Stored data
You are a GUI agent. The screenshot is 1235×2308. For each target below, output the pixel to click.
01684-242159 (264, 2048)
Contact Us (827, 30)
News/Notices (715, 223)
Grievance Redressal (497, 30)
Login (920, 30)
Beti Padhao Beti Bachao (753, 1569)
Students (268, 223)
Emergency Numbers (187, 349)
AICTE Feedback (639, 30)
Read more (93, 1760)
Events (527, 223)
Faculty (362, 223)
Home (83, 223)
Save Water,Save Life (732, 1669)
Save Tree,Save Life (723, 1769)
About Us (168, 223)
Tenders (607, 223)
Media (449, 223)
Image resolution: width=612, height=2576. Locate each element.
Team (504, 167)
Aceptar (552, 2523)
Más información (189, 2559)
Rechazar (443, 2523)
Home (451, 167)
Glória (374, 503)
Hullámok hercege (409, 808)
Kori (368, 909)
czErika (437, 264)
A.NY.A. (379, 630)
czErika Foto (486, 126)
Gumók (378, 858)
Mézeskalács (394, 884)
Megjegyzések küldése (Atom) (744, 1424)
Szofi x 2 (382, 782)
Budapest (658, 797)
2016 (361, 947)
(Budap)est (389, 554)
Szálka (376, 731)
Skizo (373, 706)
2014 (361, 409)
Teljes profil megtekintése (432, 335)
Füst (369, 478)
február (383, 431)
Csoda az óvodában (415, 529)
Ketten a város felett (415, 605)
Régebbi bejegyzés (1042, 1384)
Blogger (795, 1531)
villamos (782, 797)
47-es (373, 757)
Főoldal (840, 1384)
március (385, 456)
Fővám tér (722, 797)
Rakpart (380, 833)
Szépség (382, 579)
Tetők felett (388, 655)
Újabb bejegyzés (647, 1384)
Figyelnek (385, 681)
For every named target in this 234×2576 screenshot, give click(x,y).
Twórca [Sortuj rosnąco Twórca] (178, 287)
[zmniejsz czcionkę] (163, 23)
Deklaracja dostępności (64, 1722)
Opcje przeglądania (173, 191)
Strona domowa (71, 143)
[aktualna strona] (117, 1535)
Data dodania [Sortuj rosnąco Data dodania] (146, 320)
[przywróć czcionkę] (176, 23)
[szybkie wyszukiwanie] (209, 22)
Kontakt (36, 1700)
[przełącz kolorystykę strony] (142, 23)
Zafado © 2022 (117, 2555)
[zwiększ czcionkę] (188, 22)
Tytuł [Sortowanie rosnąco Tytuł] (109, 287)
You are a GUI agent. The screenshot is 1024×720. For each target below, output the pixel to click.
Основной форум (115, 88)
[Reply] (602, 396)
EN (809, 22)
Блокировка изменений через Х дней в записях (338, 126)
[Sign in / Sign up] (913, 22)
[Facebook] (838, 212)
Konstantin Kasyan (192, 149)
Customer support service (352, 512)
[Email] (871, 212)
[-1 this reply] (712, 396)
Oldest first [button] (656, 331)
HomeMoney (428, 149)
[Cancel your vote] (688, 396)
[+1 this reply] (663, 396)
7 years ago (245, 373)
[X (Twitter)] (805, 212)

* **TASK GOAL**:
Copy verbatim the span of lines that begins with the line holding "2016 (361, 947)" and ends at the last line of the records.

* **SOLUTION BELOW**:
2016 (361, 947)
(Budap)est (389, 554)
Szálka (376, 731)
Skizo (373, 706)
2014 (361, 409)
Teljes profil megtekintése (432, 335)
Füst (369, 478)
február (383, 431)
Csoda az óvodában (415, 529)
Ketten a város felett (415, 605)
Régebbi bejegyzés (1042, 1384)
Blogger (795, 1531)
villamos (782, 797)
47-es (373, 757)
Főoldal (840, 1384)
március (385, 456)
Fővám tér (722, 797)
Rakpart (380, 833)
Szépség (382, 579)
Tetők felett (388, 655)
Újabb bejegyzés (647, 1384)
Figyelnek (385, 681)
For every named target in this 234×2576 screenshot, give click(x,y).
Twórca [Sortuj rosnąco Twórca] (178, 287)
[zmniejsz czcionkę] (163, 23)
Deklaracja dostępności (64, 1722)
Opcje przeglądania (173, 191)
Strona domowa (71, 143)
[aktualna strona] (117, 1535)
Data dodania [Sortuj rosnąco Data dodania] (146, 320)
[przywróć czcionkę] (176, 23)
[szybkie wyszukiwanie] (209, 22)
Kontakt (36, 1700)
[przełącz kolorystykę strony] (142, 23)
Zafado © 2022 (117, 2555)
[zwiększ czcionkę] (188, 22)
Tytuł [Sortowanie rosnąco Tytuł] (109, 287)
You are a GUI agent. The screenshot is 1024×720. For each target below, output the pixel to click.
Основной форум (115, 88)
[Reply] (602, 396)
EN (809, 22)
Блокировка изменений через Х дней в записях (338, 126)
[Sign in / Sign up] (913, 22)
[Facebook] (838, 212)
Konstantin Kasyan (192, 149)
Customer support service (352, 512)
[Email] (871, 212)
[-1 this reply] (712, 396)
Oldest first [button] (656, 331)
HomeMoney (428, 149)
[Cancel your vote] (688, 396)
[+1 this reply] (663, 396)
7 years ago (245, 373)
[X (Twitter)] (805, 212)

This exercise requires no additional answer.